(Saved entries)
-.-.-

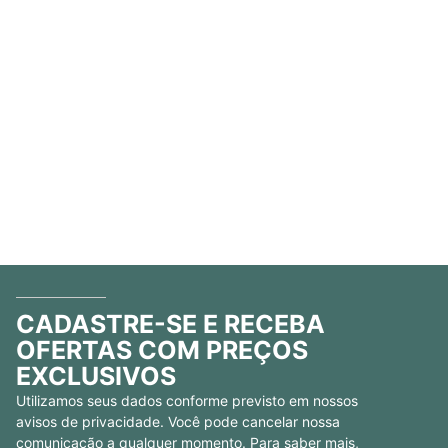
CADASTRE-SE E RECEBA
OFERTAS COM PREÇOS
EXCLUSIVOS
Utilizamos seus dados conforme previsto em nossos
avisos de privacidade. Você pode cancelar nossa
comunicação a qualquer momento. Para saber mais,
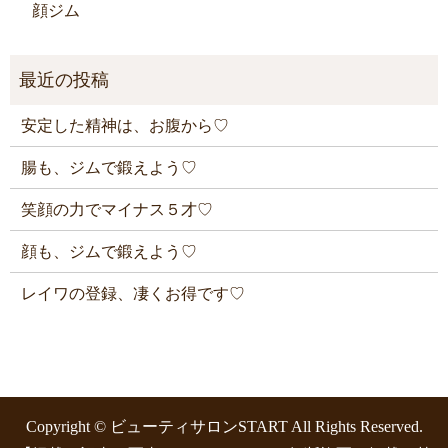
顔ジム
安定した精神は、お腹から♡
腸も、ジムで鍛えよう♡
笑顔の力でマイナス５才♡
顔も、ジムで鍛えよう♡
レイワの登録、凄くお得です♡
Copyright © ビューティサロンSTART All Rights Reserved.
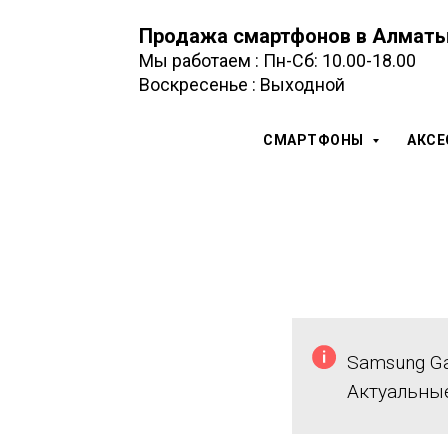
Продажа смартфонов в Алмат
Мы работаем : Пн-Сб: 10.00-18.00
Воскресенье : Выходной
СМАРТФОНЫ
АКС
Samsung Ga
Актуальны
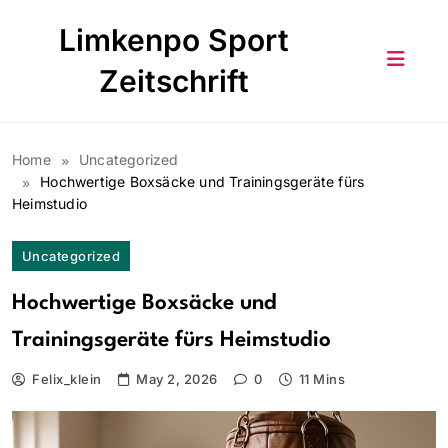
Skip
Limkenpo Sport
to
content
Zeitschrift
Home
Uncategorized
Hochwertige Boxsäcke und Trainingsgeräte fürs
Heimstudio
Uncategorized
Hochwertige Boxsäcke und
Trainingsgeräte fürs Heimstudio
Felix_klein
May 2, 2026
0
11 Mins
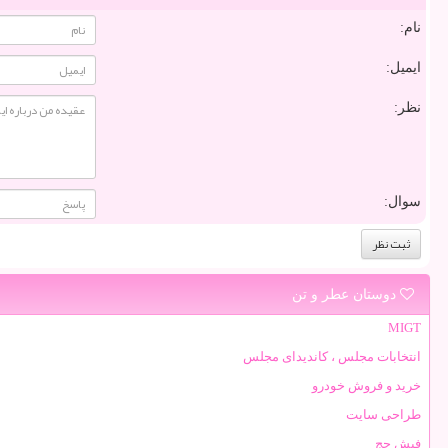
نام:
ایمیل:
نظر:
سوال:
دوستان عطر و تن
MIGT
انتخابات مجلس ، کاندیدای مجلس
خرید و فروش خودرو
طراحی سایت
فیش حج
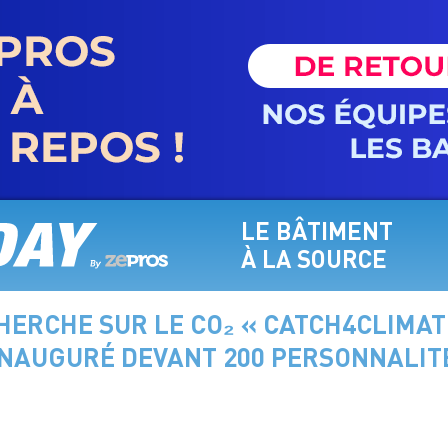
LE BÂTIMENT
À LA SOURCE
HERCHE SUR LE CO₂ « CATCH4CLIMAT
INAUGURÉ DEVANT 200 PERSONNALIT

-.-.-

▶ [Work task]:
Exactly as they stand, set down all of the entries above, minus every picture.

▶ [Exercise output]:
CADASTRE-SE E RECEBA
OFERTAS COM PREÇOS
EXCLUSIVOS
Utilizamos seus dados conforme previsto em nossos
avisos de privacidade. Você pode cancelar nossa
comunicação a qualquer momento. Para saber mais,
顔ジム
安定した精神は、お腹から♡
腸も、ジムで鍛えよう♡
笑顔の力でマイナス５才♡
顔も、ジムで鍛えよう♡
レイワの登録、凄くお得です♡
Copyright © ビューティサロンSTART All Rights Reserved.
Продажа смартфонов в Алмат
Мы работаем : Пн-Сб: 10.00-18.00
Воскресенье : Выходной
СМАРТФОНЫ
АКС
Samsung Ga
Актуальны
Skip
Limkenpo Sport
to
content
Zeitschrift
Home
Uncategorized
Hochwertige Boxsäcke und Trainingsgeräte fürs
Heimstudio
Uncategorized
Hochwertige Boxsäcke und
Trainingsgeräte fürs Heimstudio
Felix_klein
May 2, 2026
0
11 Mins
نام:
ایمیل:
نظر:
سوال:
دوستان عطر و تن
MIGT
انتخابات مجلس ، کاندیدای مجلس
خرید و فروش خودرو
طراحی سایت
فیش حج
LE BÂTIMENT
À LA SOURCE
HERCHE SUR LE CO₂ « CATCH4CLIMAT
INAUGURÉ DEVANT 200 PERSONNALIT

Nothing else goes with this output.